呼吸療法認定士は、自身の呼吸ケアに関する知識や技術を共有することで、チームのスキルアップにも貢献できます。
後輩の指導や育成だけでなく、理学療法士など、他職種との連携もしやすくなれば、患者さんにもよりよい呼吸ケアを提供できるようになるでしょう。
呼吸療法認定士になるには?
呼吸療法認定士になるには、いくつかの条件を満たしたうえで、認定試験に合格する必要があります。
ここからは、資格取得までの流れや、認定試験を受けるための条件、資格取得にかかる費用などを紹介します。
呼吸療法認定士の資格取得までの流れ
呼吸療法認定士の資格取得までの流れは以下の通りとなっています。
認定試験を受けるため3つの条件
呼吸療法認定士の認定試験を受けるための条件は、以下の3つになります。それぞれ詳しく説明します。
1看護師としての2年以上の実務経験
呼吸療法認定士になるには、看護師として2年以上の実務経験が必要です(准看護師は3年以上)。

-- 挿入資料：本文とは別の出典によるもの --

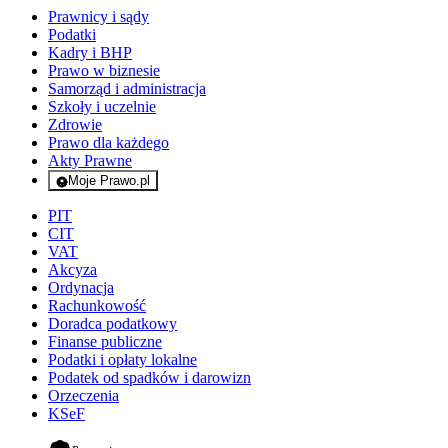
Prawnicy i sądy
Podatki
Kadry i BHP
Prawo w biznesie
Samorząd i administracja
Szkoły i uczelnie
Zdrowie
Prawo dla każdego
Akty Prawne
Moje Prawo.pl
- rejestracja i logowanie do serwisu
PIT
CIT
VAT
Akcyza
Ordynacja
Rachunkowość
Doradca podatkowy
Finanse publiczne
Podatki i opłaty lokalne
Podatek od spadków i darowizn
Orzeczenia
KSeF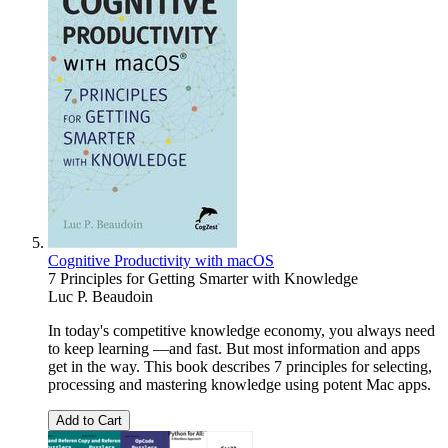
Cognitive Productivity with macOS
7 Principles for Getting Smarter with Knowledge
Luc P. Beaudoin
In today's competitive knowledge economy, you always need
to keep learning —and fast. But most information and apps
get in the way. This book describes 7 principles for selecting,
processing and mastering knowledge using potent Mac apps.
Add to Cart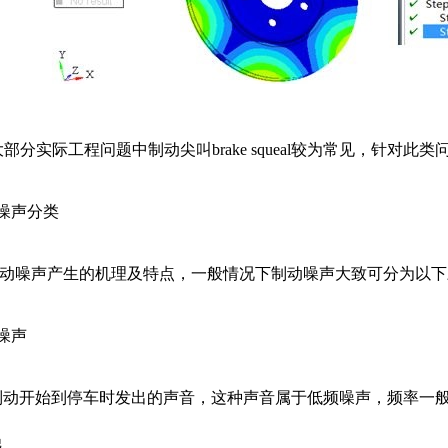
部分实际工程问题中制动尖叫brake squeal较为常见，针对
动噪声分类
动噪声产生的机理及特点，一般情况下制动噪声大致可分为以下
噪声
动开始到停车时发出的声音，这种声音属于低频噪声，频率一般在
起。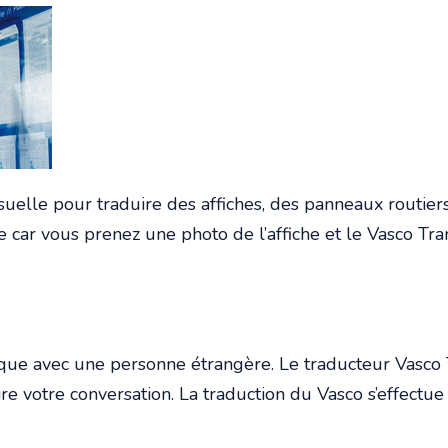
suelle pour traduire des affiches, des panneaux routie
ple car vous prenez une photo de l’affiche et le Vasco T
que avec une personne étrangère. Le traducteur Vasco 
re votre conversation. La traduction du Vasco s’effectue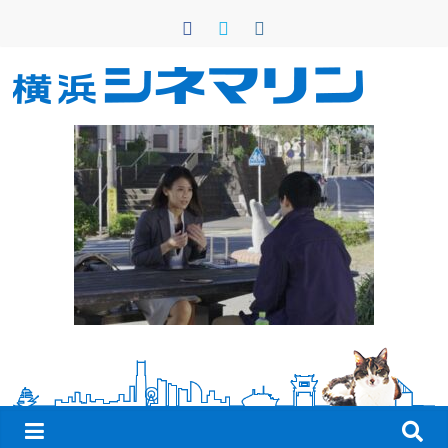
コ
ン
テ
ン
横
ツ
へ
浜
ス
キ
シ
ッ
プ
ネ
マ
リ
ン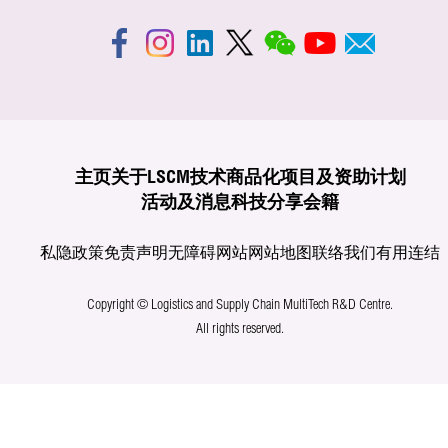
主页
关于LSCM
技术商品化
项目及资助计划
活动及消息
科技分享
会籍
私隐政策
免责声明
无障碍网站
网站地图
联络我们
有用连结
Copyright © Logistics and Supply Chain MultiTech R&D Centre.
All rights reserved.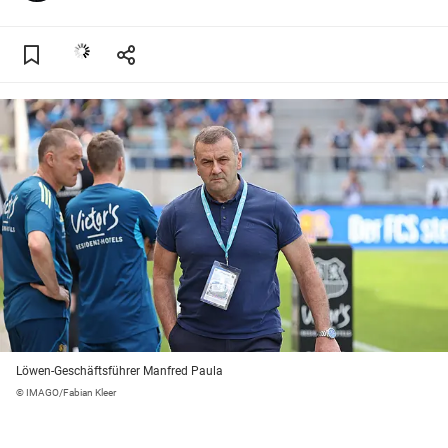
Löwen-Geschäftsführer Manfred Paula
© IMAGO/Fabian Kleer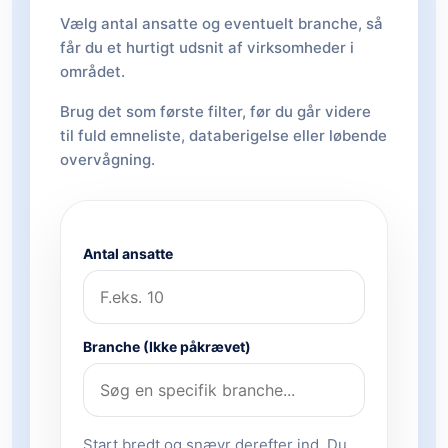
Vælg antal ansatte og eventuelt branche, så
får du et hurtigt udsnit af virksomheder i
området.
Brug det som første filter, før du går videre
til fuld emneliste, databerigelse eller løbende
overvågning.
Antal ansatte
Branche (Ikke påkrævet)
Start bredt og snævr derefter ind. Du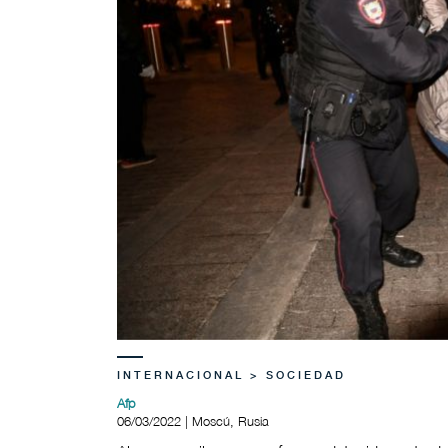
INTERNACIONAL > SOCIEDAD
Afp
06/03/2022 | Moscú, Rusia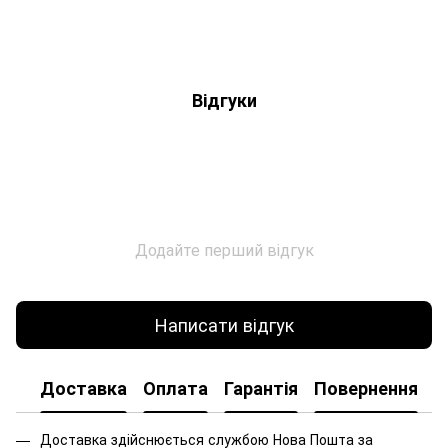
Відгуки
Додайте перший відгук
Написати відгук
Доставка
Оплата
Гарантія
Повернення
Доставка здійснюється службою Нова Пошта за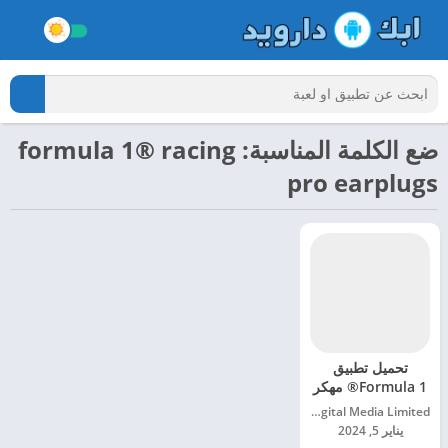
ضع الكلمة المناسبة: formula 1® racing
pro earplugs
تحميل تطبيق
Formula 1® مهكر
للاندرويد 2024
Formula One Digital Media Limited‏
يناير 5, 2024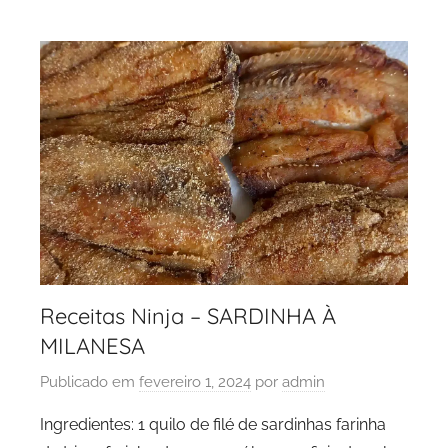
Receitas Ninja – SARDINHA À
MILANESA
Publicado em
fevereiro 1, 2024
por
admin
Ingredientes: 1 quilo de filé de sardinhas farinha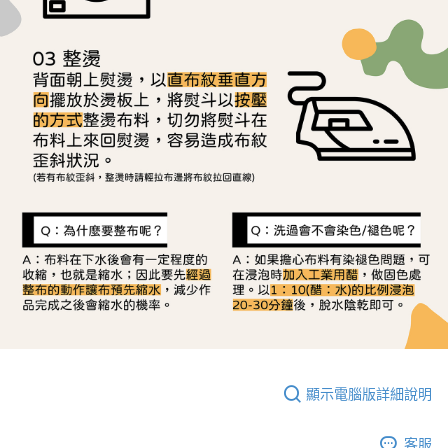
顯示電腦版詳細說明
客服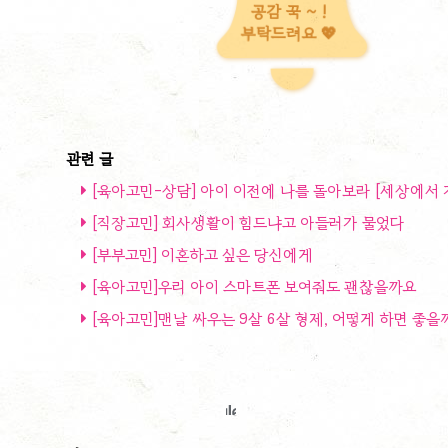
공감 꾹 ~ !
부탁드려요 💖
[육아고민-상담] 아이 이전에 나를 돌아보라 [세상에서 
[직장고민] 회사생활이 힘드냐고 아들러가 물었다
[부부고민] 이혼하고 싶은 당신에게
[육아고민]우리 아이 스마트폰 보여줘도 괜찮을까요
[육아고민]맨날 싸우는 9살 6살 형제, 어떻게 하면 좋을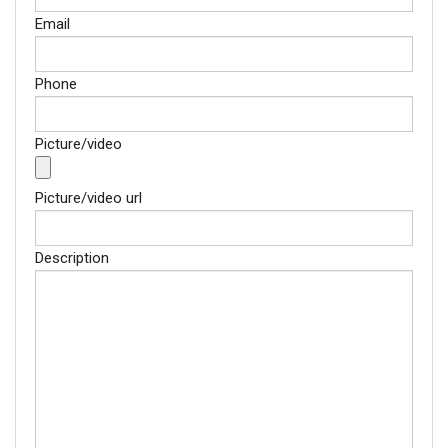
Email
Phone
Picture/video
Picture/video url
Description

実務経験として認められているのは常勤のみで、アルバイトでは換算できないため注意が必要です。
2学会・講習会等に参加して12.5点以上を取得
事前に所定の学術大会や講習会に出席して、12.5点以上を取得する必要があります。
「12.5点」は、半日の学会・講習会へ1度出席するだけで取得できます。
対象の学会・講習会は公式サイトで確認できます。
3「認定講習会」の受講
試験を受けるためには、「認定講習会」を受講する必要があります。
「認定講習会」は、毎年8月ごろに2日間かけて行われる認定委員会主催の講習会で、受験者は全員受けなければなりません。
認定講習会は毎年東京で開かれますが、その講習会の様子を録画した映像を視聴する「e-ラーニング」を選択することも可能です。
呼吸療法認定士にかかる費用は?
呼吸療法認定士にかかる主な費用は以下の3つがあります。
- 112.5点の取得に必要な学術大会・講習会等の参加費用
- 2「認定講習会」の費用…2万~3万円
- 3試験の「受験料」…1万円
呼吸療法認定士の合格率は?試験は難しい?
呼吸療法認定士の合格率は毎年60%~70%ほどです。
合格率は低くはないですが、問題範囲が広く、計算問題もあり、難しいという声が聞かれます。時間を確保して計画的に学習したほうがよさそうです。
認定試験は、毎年11月に東京の会場で実施され、問題数は100問で、マークシート式です。
試験範囲は「認定講習会」の参加時にもらえるテキストを含め、呼吸療法に関する業務全般の知識が問われます。
呼吸療法認定士の勉強方法は?
ここからは呼吸療法認定士の勉強方法などについて紹介していきます。
いつから勉強を始めればよい?
呼吸療法認定士は出題範囲が広いため、毎年11月に行われる試験の半年前~1年前など、じっくり時間をかけて勉強に取り組めると安心でしょう。
とはいえ、毎日の業務が忙しい中で、8月下旬の「認定講習会」をきっかけに、本格的に試験勉強をスタートさせる方も多いようです。
いずれにしても「勉強が大変だった」という声はよく聞かれるので、自身の業務の状況や勉強スタイルに合わせて、計画的に取り組める環境を整えましょう。
どんな勉強をする?
呼吸療法認定士の勉強方法は以下のような方法があります。
- 「認定講習会」と、そこで配布されるテキストを活用
- YouTubeなど無料の動画を視聴
- 問題集やテキストを活用
- 受験対策セミナーを受講
呼吸療法認定士は、人気の資格なので、受験対策セミナーをはじめ、さまざまな勉強動画や問題集などの種類が充実しています。自身の理解度に合わせて、これらを組み合わせて学習を進めるとよいでしょう。
なお、試験問題は非公開で、公式の過去問題集などはありません。
その代わり、受験経験のある人たちからの聞き取りをもとにした、通称「青本」などの予想問題集が、何冊か発売されています。
まとめ
呼吸ケアは、患者さんの呼吸を楽にし、QOLの改善にも大きくつながるケアです。
呼吸ケアのスキルアップを目指したい、呼吸療法の専門性を高めたい看護師さんは、呼吸療法認定士の資格取得を考えてみてもよいかもしれません。